Five years after a tragic event, Jack Jordan is still reeling from its effect on him. Although it takes quite some time in Jeff Bower’s mordant drama, The Impossible Task of Today, to learn what has turned this formerly high-functioning school teacher agoraphobic and deeply depressed, the memory of it remains with him like a black-cowled specter of death.
Bower’s play, his first produced full-length script, was developed by Florida Atlantic University Theatre Lab, where it now has its world premiere after its initial audience encounter in the Boca Raton company’s 2022 New Play Festival. While the 95-minute work is not without some humor, Bower takes us down the rabbit hole of mental illness, gun violence, suicide and social media obsession.
Since he has not left his seventh-floor walk-up apartment for years, Jack Jordan (Iain Batchelor) now ekes out a living teaching English to Chinese students by Zoom. When not teaching, he can usually be found on his dilapidated couch playing outdated video games. And dreading the imminent anniversary of the night a crazed gunman shot and killed Jack’s wife Anna and others in a movie theater, as Jack escaped unharmed, peeing in the bathroom. With the burden of survivor guilt, Jack and a friend Lynne (Vaishnavi Sharma), who also attended the movie, have a painful ritual of reliving that fateful night each June 20, a date fast approaching.
Batchelor gives a towering performance, pulling the audience inside his fogged brain, displaying a range of emotions, edgy, belligerent and volatile, yet earning our empathy. Although he has pushed the world away, Jack keeps getting weekly grocery deliveries from an amiable soul named Frank (Anthony Blatter), who has a grief secret of his own, and occasional arrivals from the building manager, Val (Kaelyn A. Gonzalez), concerned but unable to help.

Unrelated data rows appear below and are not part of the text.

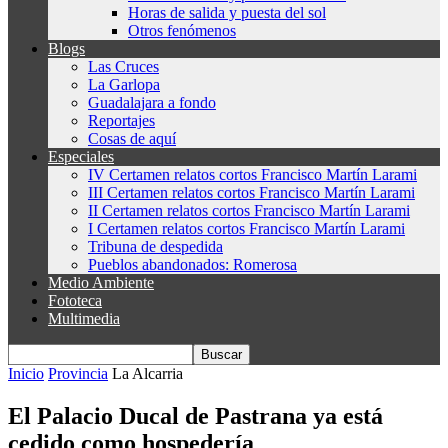
Horas de salida y puesta del sol
Otros fenómenos
Blogs
Las Cruces
La Garlopa
Guadalajara a fondo
Reportajes
Cosas de aquí
Especiales
IV Certamen relatos cortos Francisco Martín Larami
III Certamen relatos cortos Francisco Martín Larami
II Certamen relatos cortos Francisco Martín Larami
I Certamen relatos cortos Francisco Martín Larami
Tribuna de despedida
Pueblos abandonados: Romerosa
Medio Ambiente
Fototeca
Multimedia
Inicio
Provincia
La Alcarria
El Palacio Ducal de Pastrana ya está
cedido como hospedería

And hovering silently over the action — but seen only by Jack — is that cowled figure known only as The Dark (Nicole Perry), an embodiment of his bleak mental state, moving about in a languorous dance of death.
Producing artistic director Matt Stabile stages the production with a sensitivity to the subject matter, avoiding its potential for mawkishness. He is aided by Michael McClain’s seedy scenic design and the otherworldly lighting by George Horrocks. Stabile and company do not shrink from the dark recesses of The Impossible Task of Today, while Bower eventually arrives at a much-needed glimmer of hope.
THE IMPOSSIBLE TASK OF TODAY, FAU Theatre Lab, Parliament Hall, 777 Glades Road, FAU Campus, Boca Raton. Through Sunday, April 20. $35- 45. 561-297-6124.